Enrigueta Marti was born in Sant Feliu de Llobregat, Spain, sometime before the turn of the century. As a young girl she moved to Barcelona where she worked as a maidservant and nanny before discovering that prostitution was a more lucrative business. She married Joan Pujalo, a painter, in 1895. The marriage failed because Enrigueta could not give up her occupation as a prostitute.

This was the official record of Enrigueta Marti’s life as a young woman, struggling to survive in an overcrowded city known for its seedy taverns, flophouses and brothels. Journalist Josep Maria Huertas wrote that "it was common for forty to fifty people to live in one house." Children were victims of forced prostitution, sex trafficking, or they were enslaved in sweatshops, having been sold by their parents because of extreme poverty.

It was in this environment that Enrigueta Marti found her niche for gaining wealth and social status in what many called the "city of death." It was said that she lived a double life.
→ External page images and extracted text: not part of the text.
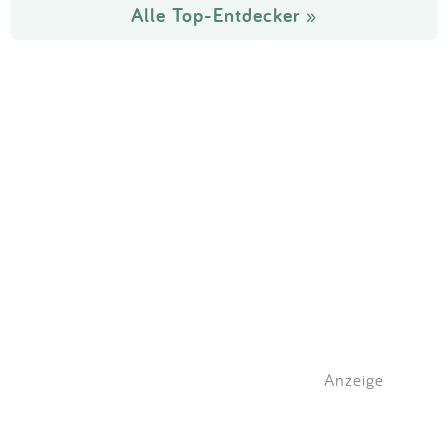
Alle Top-Entdecker »
Anzeige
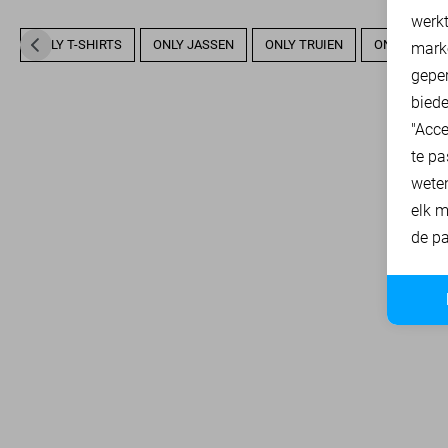
A
werk
ONLY T-SHIRTS
ONLY JASSEN
ONLY TRUIEN
ONLY SWEA
mark
geper
biede
"Acce
te pa
wete
elk m
de pa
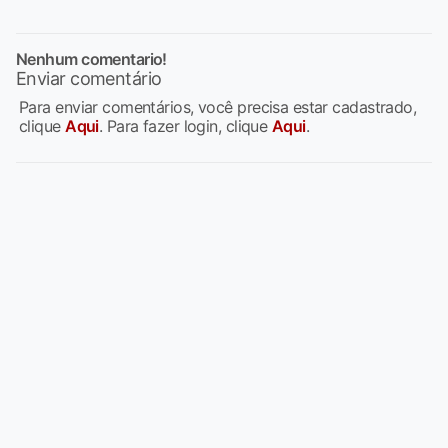
Nenhum comentario!
Enviar comentário
Para enviar comentários, você precisa estar cadastrado,
clique
Aqui
. Para fazer login, clique
Aqui
.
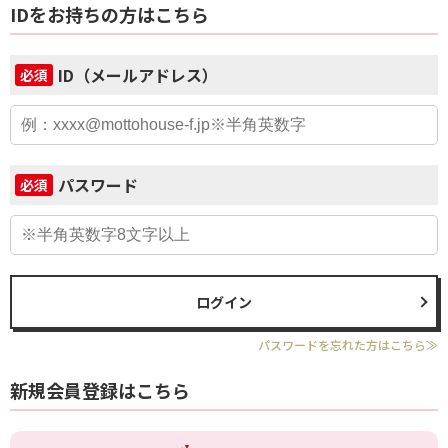
IDをお持ちの方はこちら
ID（メールアドレス）
必須
パスワード
必須
ログイン
パスワードを忘れた方はこちら≫
新規会員登録はこちら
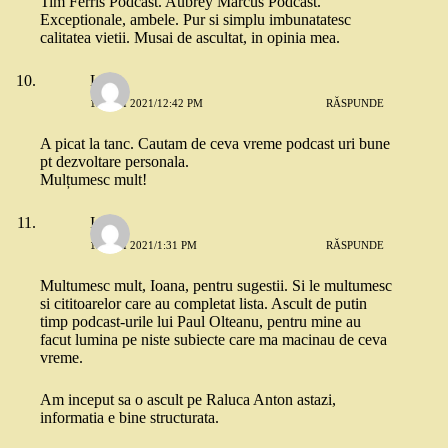
Tim Ferris Podcast. Aubrey Marcus Podcast.
Exceptionale, ambele. Pur si simplu imbunatatesc
calitatea vietii. Musai de ascultat, in opinia mea.
Luci
13 MAI 2021/12:42 PM
RĂSPUNDE
A picat la tanc. Cautam de ceva vreme podcast uri bune
pt dezvoltare personala.
Mulțumesc mult!
Ioana
13 MAI 2021/1:31 PM
RĂSPUNDE
Multumesc mult, Ioana, pentru sugestii. Si le multumesc
si cititoarelor care au completat lista. Ascult de putin
timp podcast-urile lui Paul Olteanu, pentru mine au
facut lumina pe niste subiecte care ma macinau de ceva
vreme.
Am inceput sa o ascult pe Raluca Anton astazi,
informatia e bine structurata.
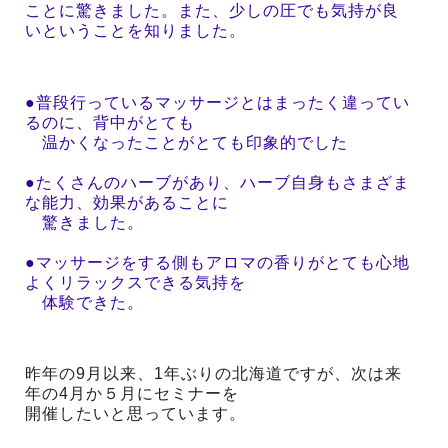
ことに驚きました。また、少しの圧でも気持が良
いということを知りました。
●普段行っているマッサージとはまったく違ってい
るのに、背中がとても
温かくなったことがとても印象的でした
●たくさんのハーブがあり、ハーブ自身もさまざま
な能力、効果があることに
驚きました。
●マッサージをする側もアロマの香りがとても心地
よくリラックスできる気持を
体験できた。
昨年の9月以来、1年ぶりの北海道ですが、次は来
年の4月か５月にセミナーを
開催したいと思っています。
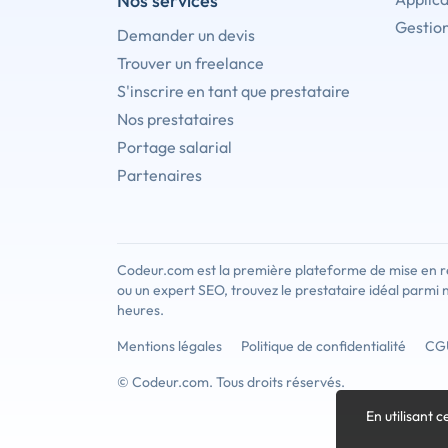
Nos services
Gestion
Demander un devis
Trouver un freelance
S'inscrire en tant que prestataire
Nos prestataires
Portage salarial
Partenaires
Codeur.com est la première plateforme de mise en re
ou un expert SEO, trouvez le prestataire idéal parmi 
heures.
Mentions légales
Politique de confidentialité
CG
© Codeur.com. Tous droits réservés.
En utilisant c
By day she dressed as a beggar, literally begging for charity on the streets and seeking out abandoned children. She took in the children, at first prostituting them, and later murdering them.

Enrigueta did so well at this heinous vocation that she became relatively wealthy. At night she dressed in fine clothes and socialized with the wealthy of Barcelona. Thus she was living a double life. Her contacts among the higher echelon served to keep her out of legal trouble and thus hide her wicked murders for an estimated 20 years.

For example, in 1909, she was charged with operating a brothel that offered sexual services with children ranging from ages three to 14. Her contact with legal authorities of Barcelona, however, apparently helped her wiggle out of this jam. She was never convicted.

While she was prostituting and murdering children, Enrigueta also began practicing as a healer. She prepared special remedies from the remains of the children. It was said she used the fat, blood, hair and even the bones, which were ground into powder, for her formulas, which she sold at high cost to customers as salves, ointments and potions for treatment of a variety of diseases.

Since Enrigueta never kept a record of the children she murdered, no one knows the extent of her activities. Some believe she was possibly the deadliest killer in Spain’s history. During the years she operated, there was public fear that someone was kidnapping children.

She was caught in 1912 when she kidnapped Teresita Guitart Congost, a girl who was not an abandoned orphan. Her parents reported her missing and the city launched a massive search. A suspicious neighbor reported a girl matching Teresita’s description at Enrigueta’s flat on Ponent Street. Police investigated and found not only the Congost child, but another girl reported as Angelita living at the flat. Angelita did not know her last name and could not identify her parents.

Police recovered the children and found evidence of the horrors that had been going on there. They found bones and body parts, bloody knives, and bundles of children’s clothes, some of them bloody. Angelita told of watching Enriqueta kill a five-year-old boy named Pepito on the kitchen table.

Enriqueta was locked in the Reina Amalia jail where she was kept under constant guard because of her personal threats of committing suicide, and because of public indignation. She was never tried for her crimes, however. Prison inmates managed to lynch her in the jail on May 12, 1913.